Take the dose which is published by the Japanese authorities. Multiply it by 600. This is the approximate ECRR dose for the mixture of internal radionuclides released from Fukushima. Then multiply this number by 0.1. This is the ECRR 2010 cancer risk.
Example 1: According to Japanese chief cabinet secretary Yukio Edano, the dose from exposure to radioactive milk from Fukushima is so low that you would have to drink milk for a year to get the equivalent of a CT scan dose. A CT scan dose is about 10 milliSieverts (mSv) Assuming you drink 500ml a day, the annual intake is 180litres so the dose per litre is 0.055mSv. The ECRR dose per litre is at maximum 0.055 x 600 = 33mSv. Thus the lifetime risk of cancer following drinking a litre of such contaminated milk is 0.0033 or 0.33%. Thus 1000 people each drinking 1 litre of milk will result in 3.3 cancers in the 50 years following the intake.

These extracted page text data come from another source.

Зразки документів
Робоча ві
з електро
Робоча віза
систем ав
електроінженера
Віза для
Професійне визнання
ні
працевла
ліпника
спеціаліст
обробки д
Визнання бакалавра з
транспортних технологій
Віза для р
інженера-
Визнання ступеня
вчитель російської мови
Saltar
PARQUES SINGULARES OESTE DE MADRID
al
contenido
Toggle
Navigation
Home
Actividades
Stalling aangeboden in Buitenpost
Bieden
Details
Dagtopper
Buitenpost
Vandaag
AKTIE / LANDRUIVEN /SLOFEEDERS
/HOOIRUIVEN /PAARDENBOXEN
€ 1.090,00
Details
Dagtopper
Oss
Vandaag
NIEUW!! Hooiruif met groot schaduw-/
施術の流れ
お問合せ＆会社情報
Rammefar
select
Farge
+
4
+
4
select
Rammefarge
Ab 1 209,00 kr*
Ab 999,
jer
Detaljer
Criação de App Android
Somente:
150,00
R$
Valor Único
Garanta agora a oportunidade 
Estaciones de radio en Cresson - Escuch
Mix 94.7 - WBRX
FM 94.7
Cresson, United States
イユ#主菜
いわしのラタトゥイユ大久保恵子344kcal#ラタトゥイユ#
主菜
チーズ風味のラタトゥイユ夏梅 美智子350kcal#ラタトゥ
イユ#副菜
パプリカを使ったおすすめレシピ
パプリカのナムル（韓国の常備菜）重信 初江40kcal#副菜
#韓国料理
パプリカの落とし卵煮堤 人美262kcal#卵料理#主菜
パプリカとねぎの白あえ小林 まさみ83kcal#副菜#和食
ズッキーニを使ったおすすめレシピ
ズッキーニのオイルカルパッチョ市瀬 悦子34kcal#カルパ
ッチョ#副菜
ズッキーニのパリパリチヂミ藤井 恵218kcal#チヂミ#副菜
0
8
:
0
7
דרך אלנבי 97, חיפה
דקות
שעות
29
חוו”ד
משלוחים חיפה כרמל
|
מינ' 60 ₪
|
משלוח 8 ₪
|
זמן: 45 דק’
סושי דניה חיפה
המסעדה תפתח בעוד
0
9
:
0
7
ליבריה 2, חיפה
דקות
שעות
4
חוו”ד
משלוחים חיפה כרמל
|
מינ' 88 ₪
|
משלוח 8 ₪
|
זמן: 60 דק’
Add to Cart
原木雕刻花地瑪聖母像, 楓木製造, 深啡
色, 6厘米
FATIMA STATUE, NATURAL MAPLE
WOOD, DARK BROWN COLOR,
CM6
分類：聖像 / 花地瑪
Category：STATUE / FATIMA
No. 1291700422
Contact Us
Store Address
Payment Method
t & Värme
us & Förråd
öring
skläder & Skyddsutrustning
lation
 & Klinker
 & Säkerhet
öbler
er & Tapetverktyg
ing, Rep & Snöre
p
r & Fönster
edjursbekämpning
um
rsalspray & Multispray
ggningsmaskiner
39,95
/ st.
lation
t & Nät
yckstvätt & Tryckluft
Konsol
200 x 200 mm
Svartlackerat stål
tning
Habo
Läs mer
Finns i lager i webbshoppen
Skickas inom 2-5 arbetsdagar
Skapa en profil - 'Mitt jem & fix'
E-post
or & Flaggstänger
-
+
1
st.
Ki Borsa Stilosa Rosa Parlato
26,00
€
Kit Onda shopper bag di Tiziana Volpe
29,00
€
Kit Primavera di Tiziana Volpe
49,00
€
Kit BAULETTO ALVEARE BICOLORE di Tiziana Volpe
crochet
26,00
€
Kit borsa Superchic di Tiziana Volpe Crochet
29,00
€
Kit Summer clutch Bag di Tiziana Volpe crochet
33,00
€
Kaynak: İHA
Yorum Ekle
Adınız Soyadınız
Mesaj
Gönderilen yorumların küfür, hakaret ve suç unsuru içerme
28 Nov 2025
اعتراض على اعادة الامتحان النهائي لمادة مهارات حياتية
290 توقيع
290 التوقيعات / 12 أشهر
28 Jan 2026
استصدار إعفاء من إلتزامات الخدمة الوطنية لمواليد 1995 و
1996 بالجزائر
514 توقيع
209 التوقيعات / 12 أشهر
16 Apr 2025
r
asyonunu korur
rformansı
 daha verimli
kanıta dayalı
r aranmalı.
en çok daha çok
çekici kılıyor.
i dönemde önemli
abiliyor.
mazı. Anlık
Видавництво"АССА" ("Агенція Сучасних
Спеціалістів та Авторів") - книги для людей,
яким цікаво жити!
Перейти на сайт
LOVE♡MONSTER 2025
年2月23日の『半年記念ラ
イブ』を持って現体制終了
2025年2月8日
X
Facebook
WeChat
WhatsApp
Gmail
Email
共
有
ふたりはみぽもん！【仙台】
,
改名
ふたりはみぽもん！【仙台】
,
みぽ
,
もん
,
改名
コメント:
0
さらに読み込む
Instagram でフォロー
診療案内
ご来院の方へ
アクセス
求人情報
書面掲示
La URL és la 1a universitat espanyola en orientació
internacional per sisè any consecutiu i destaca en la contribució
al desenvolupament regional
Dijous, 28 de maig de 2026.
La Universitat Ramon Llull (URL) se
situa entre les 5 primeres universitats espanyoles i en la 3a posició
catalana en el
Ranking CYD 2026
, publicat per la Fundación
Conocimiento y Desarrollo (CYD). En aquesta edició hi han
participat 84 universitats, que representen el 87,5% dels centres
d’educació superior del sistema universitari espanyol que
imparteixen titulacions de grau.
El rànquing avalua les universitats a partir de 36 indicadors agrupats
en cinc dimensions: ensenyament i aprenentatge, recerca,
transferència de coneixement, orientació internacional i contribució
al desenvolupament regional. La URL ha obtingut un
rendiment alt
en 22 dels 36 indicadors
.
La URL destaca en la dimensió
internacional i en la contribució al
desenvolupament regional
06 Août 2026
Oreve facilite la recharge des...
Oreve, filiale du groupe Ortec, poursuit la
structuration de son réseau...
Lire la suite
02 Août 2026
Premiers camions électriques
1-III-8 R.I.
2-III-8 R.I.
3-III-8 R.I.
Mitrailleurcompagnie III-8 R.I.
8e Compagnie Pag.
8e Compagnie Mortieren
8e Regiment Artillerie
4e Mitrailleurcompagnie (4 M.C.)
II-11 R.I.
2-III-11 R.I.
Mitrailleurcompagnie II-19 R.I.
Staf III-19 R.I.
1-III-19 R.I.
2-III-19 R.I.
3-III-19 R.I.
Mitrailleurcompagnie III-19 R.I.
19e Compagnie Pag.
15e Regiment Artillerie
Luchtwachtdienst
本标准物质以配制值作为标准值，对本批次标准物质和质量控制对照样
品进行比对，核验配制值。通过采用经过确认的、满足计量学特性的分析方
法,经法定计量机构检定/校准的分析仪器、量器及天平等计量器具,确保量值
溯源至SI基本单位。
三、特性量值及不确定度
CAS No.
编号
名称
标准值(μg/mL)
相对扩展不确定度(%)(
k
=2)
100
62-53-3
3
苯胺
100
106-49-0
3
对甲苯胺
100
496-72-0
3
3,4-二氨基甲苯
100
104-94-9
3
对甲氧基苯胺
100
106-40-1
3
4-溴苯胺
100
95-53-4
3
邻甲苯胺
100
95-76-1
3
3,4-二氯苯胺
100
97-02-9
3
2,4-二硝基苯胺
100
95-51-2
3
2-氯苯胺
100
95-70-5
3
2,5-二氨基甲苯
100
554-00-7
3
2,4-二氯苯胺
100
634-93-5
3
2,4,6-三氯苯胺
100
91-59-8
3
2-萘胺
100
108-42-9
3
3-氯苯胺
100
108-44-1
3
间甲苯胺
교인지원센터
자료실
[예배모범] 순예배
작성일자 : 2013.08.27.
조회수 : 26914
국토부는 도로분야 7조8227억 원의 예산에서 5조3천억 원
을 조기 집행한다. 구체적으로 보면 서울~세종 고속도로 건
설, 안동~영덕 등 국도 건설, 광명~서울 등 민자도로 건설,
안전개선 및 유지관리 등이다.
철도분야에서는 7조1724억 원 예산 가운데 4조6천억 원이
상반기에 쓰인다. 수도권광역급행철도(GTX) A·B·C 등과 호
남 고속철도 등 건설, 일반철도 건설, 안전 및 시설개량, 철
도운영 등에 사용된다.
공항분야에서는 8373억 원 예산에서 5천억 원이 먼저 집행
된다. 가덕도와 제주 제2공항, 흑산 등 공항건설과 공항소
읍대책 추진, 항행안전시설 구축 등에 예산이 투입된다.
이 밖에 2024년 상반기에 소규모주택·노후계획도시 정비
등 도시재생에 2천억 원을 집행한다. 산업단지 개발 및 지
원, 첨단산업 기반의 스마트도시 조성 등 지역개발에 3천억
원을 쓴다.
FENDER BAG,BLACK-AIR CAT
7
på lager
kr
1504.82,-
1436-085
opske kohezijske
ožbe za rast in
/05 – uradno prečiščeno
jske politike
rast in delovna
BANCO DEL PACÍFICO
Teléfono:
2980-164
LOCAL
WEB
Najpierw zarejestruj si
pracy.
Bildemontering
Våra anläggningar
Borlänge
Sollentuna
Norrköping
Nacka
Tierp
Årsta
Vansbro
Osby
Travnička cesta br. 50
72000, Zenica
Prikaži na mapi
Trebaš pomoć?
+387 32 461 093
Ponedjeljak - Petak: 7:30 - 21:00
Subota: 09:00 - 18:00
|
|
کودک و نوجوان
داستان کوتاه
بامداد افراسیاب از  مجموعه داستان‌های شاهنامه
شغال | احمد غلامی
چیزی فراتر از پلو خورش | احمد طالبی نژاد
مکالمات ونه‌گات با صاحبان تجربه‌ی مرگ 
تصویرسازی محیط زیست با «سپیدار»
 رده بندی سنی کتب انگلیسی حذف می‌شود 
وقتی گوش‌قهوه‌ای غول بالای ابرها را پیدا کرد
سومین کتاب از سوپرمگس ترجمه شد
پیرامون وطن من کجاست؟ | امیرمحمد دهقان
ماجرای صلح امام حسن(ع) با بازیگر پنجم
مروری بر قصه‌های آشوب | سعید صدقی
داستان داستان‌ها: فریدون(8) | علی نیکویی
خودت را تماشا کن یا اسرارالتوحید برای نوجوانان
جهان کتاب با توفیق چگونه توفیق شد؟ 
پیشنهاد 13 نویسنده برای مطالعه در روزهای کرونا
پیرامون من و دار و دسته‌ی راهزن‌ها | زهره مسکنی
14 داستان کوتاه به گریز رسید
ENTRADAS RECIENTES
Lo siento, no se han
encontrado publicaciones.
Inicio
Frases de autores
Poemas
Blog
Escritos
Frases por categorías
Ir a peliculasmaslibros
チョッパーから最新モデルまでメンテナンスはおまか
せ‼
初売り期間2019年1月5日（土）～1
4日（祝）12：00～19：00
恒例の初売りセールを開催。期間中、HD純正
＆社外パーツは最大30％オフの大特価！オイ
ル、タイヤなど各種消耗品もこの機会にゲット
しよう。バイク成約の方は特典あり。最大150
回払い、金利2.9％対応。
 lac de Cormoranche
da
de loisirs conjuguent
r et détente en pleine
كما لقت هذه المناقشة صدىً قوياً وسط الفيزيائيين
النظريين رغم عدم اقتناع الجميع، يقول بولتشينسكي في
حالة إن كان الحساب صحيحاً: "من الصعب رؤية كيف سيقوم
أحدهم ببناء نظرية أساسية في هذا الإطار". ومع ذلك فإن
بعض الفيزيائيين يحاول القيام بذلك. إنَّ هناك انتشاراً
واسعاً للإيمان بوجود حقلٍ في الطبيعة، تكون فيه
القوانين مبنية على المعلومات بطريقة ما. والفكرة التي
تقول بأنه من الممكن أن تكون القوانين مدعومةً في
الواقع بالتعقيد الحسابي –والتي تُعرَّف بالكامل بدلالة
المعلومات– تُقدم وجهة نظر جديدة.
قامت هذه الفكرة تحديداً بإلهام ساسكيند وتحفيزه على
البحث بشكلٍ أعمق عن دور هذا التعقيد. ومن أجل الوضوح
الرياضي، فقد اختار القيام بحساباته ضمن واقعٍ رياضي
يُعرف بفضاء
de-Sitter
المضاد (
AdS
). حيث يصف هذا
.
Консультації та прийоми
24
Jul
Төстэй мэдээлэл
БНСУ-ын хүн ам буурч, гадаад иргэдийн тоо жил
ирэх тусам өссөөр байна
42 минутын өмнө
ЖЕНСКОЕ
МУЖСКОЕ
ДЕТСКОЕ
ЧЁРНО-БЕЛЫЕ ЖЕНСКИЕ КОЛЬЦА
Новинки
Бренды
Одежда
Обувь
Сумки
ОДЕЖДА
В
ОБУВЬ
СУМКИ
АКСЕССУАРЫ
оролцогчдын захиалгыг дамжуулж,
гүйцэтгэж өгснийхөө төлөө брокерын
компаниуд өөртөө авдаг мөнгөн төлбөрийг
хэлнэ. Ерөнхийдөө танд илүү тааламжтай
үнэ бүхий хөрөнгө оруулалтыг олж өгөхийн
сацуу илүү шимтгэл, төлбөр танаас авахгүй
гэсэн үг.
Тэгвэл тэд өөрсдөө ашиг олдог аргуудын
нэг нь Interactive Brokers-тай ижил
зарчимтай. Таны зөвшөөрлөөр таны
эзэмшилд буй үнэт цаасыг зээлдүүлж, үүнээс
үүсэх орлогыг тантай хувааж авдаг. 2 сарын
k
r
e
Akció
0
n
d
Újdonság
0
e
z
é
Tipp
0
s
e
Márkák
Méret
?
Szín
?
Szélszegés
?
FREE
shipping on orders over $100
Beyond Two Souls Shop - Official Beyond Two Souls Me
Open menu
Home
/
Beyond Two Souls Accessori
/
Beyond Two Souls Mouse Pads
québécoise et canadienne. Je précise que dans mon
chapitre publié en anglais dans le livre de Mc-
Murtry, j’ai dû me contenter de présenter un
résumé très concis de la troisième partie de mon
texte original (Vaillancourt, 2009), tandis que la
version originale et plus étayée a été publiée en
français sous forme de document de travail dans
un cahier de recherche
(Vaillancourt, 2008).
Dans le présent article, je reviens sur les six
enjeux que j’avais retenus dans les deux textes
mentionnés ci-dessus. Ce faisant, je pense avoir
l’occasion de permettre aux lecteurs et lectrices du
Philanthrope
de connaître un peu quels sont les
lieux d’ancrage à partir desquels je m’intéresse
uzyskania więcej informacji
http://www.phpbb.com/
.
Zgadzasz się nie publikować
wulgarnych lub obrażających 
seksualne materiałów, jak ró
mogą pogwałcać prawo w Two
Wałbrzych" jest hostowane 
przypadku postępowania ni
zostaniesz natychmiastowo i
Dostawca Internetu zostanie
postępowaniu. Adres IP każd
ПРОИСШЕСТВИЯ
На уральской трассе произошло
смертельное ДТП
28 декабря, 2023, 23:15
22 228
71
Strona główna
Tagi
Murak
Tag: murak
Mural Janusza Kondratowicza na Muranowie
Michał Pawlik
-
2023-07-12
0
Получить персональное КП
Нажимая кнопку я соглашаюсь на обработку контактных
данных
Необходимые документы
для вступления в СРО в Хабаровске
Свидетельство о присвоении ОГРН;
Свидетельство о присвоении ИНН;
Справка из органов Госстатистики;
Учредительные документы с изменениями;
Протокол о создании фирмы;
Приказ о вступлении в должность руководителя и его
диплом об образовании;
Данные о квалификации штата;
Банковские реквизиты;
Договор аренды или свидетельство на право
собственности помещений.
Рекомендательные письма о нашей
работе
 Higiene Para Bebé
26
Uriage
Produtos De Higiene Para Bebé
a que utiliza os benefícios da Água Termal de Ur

From the results in Sweden and elsewhere following Chernobyl, these cancers will probably appear in the 10 years following the exposure.
Example 2: External doses measured by a Geiger counter increased from 100nSv/h to 500nSv/h. What is the risk from a week’s exposure? Because the external dose is only a flag for the internal dose we assume that this is the internal ICRP dose from the range of radionuclides released which include radiodines, radiocaesium, plutonium and uranium particles, tritium etc. A week’s exposure is thus 400 x 10-9 x 24 x 7days or 6.72 x 10-5 Sv . We multiply by 600 to get the ECRR dose which is 0.04Sv and then by 0.1 to get the lifetime cancer risk which is 0.4%. Thus in this case, in 1000 individuals exposed for a week at this level, 4 will develop cancer because of this exposure. In 30 million, the population of Tokyo, this would result in 120,000 cancers in the next 50 years. The ICRP risk model would predict 100 cancers from the same exposure. Again we should expect to see a rise in cancer in the 10 years following the exposure. This is due to early clinical expression of pre-cancerous genomes.
Other health effects are predicted, including birth effects, heart disease and a range of other conditions and diseases. For details see ECRR2010.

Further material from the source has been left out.